## Your instructions:
Look through the records and copy every line in which "each" appears.
(Extracted material begins)
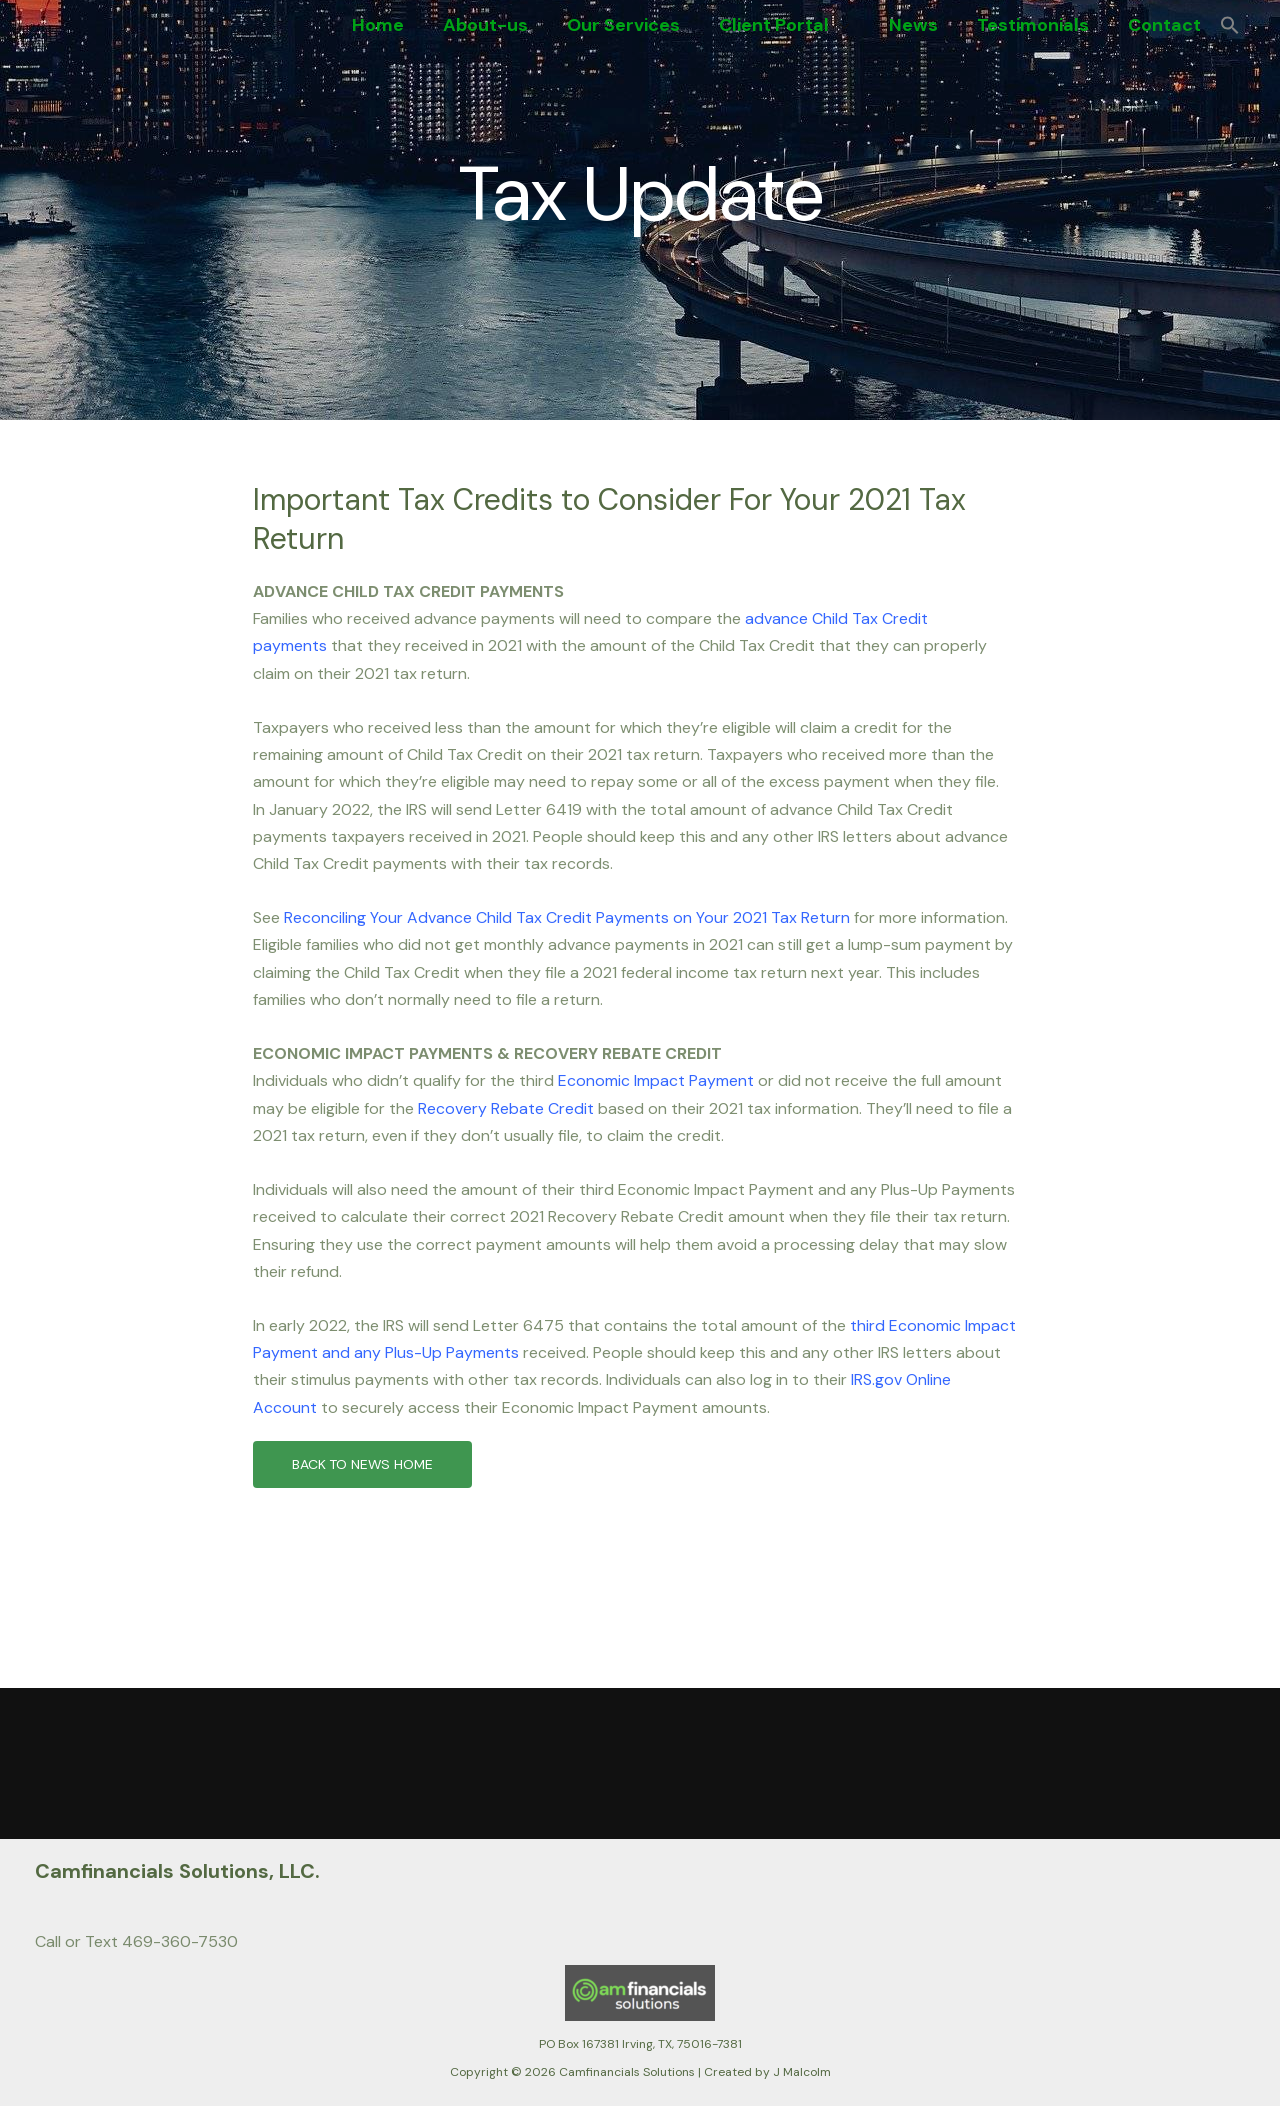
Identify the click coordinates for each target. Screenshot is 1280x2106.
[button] (849, 25)
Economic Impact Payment (656, 1080)
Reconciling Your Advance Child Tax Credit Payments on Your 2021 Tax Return (567, 917)
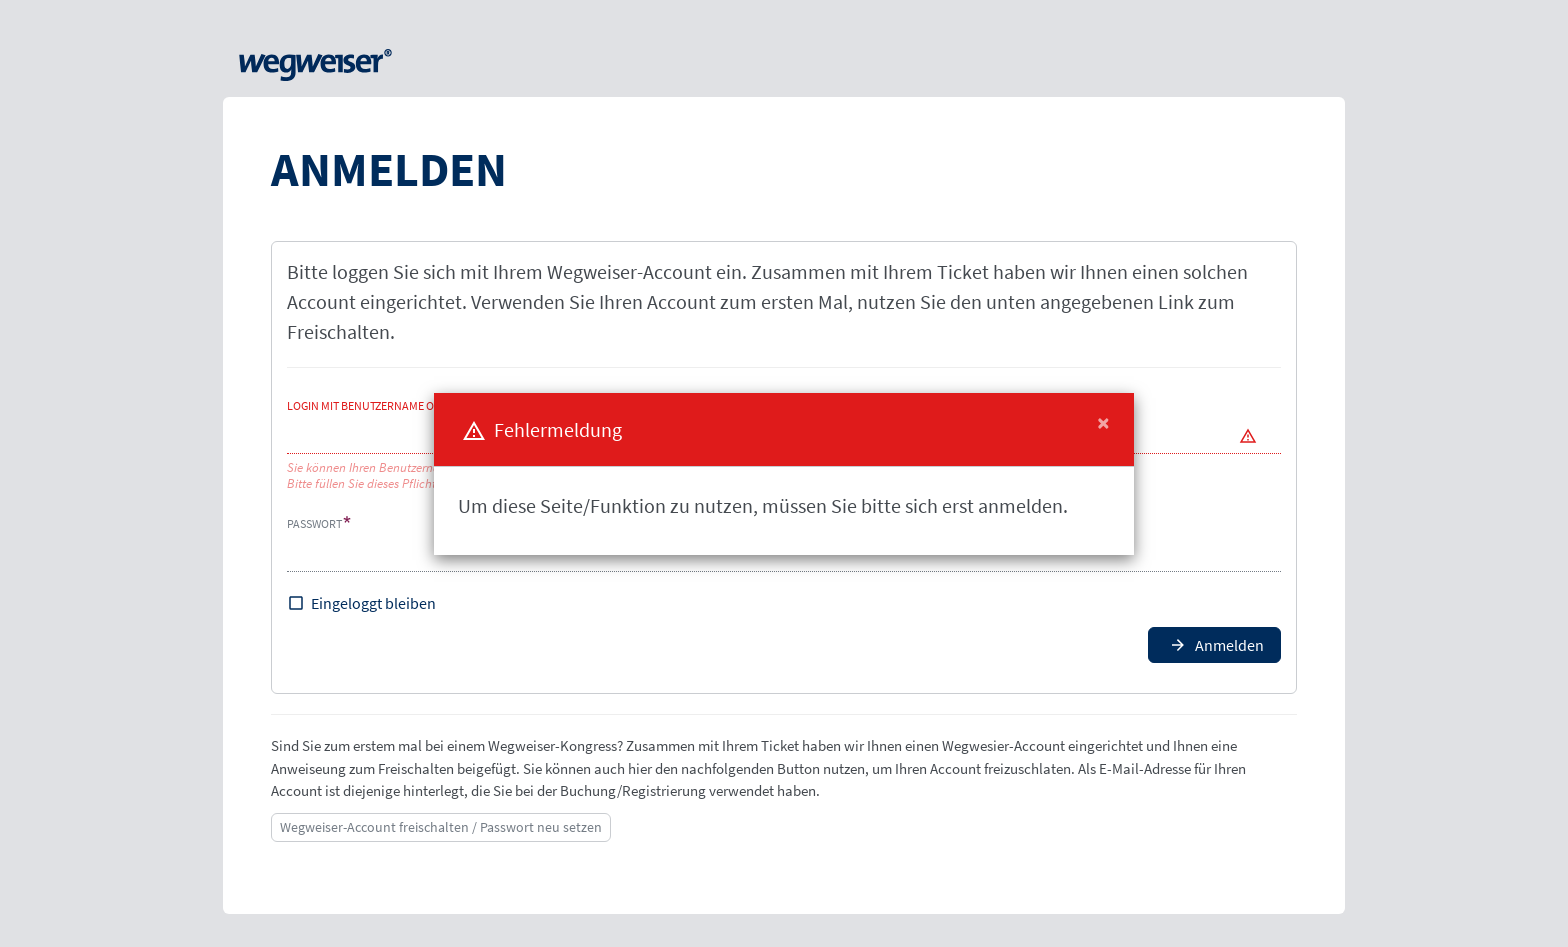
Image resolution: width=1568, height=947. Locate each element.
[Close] (1103, 423)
(Extracted material ends)
## Result of the task:
Identify the click coordinates for each target. Screenshot is 1280x2106.
Image resolution: width=1568, height=947. Locate each element.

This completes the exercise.